----- Dataset excerpts

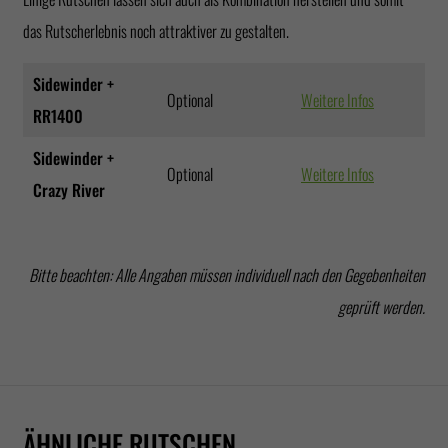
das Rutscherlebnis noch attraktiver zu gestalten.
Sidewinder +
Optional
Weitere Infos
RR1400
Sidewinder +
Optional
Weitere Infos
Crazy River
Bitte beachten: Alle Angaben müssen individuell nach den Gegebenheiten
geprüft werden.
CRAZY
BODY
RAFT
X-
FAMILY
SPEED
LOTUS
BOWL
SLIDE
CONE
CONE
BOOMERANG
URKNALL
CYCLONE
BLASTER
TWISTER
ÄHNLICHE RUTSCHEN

----------
----- Dataset excerpts

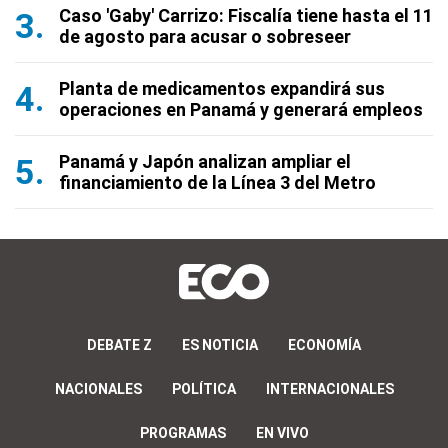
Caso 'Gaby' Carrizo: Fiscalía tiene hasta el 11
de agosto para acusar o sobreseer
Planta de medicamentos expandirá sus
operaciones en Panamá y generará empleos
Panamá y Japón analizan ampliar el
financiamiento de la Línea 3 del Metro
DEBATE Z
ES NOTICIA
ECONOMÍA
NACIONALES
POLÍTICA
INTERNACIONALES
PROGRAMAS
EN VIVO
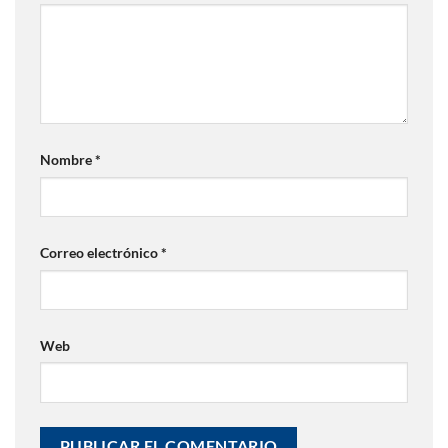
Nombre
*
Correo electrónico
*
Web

----------
----- Dataset excerpts

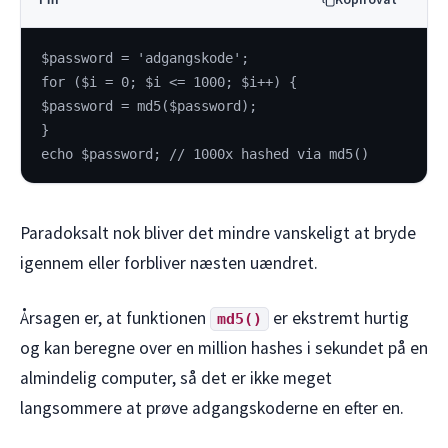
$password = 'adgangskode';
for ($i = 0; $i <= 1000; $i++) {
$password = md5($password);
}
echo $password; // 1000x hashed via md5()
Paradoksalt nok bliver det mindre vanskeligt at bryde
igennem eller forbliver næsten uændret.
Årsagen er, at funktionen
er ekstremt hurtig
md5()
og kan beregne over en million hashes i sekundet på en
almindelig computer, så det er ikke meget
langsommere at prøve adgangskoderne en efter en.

----------

*What you have to do:*
Copy out only the lines above from the one with "das Rutscherlebnis noch" to the one with "ÄHNLICHE RUTSCHEN", inclusive, exactly as they stand.

*Result for this exercise:*
das Rutscherlebnis noch attraktiver zu gestalten.
Sidewinder +
Optional
Weitere Infos
RR1400
Sidewinder +
Optional
Weitere Infos
Crazy River
Bitte beachten: Alle Angaben müssen individuell nach den Gegebenheiten
geprüft werden.
CRAZY
BODY
RAFT
X-
FAMILY
SPEED
LOTUS
BOWL
SLIDE
CONE
CONE
BOOMERANG
URKNALL
CYCLONE
BLASTER
TWISTER
ÄHNLICHE RUTSCHEN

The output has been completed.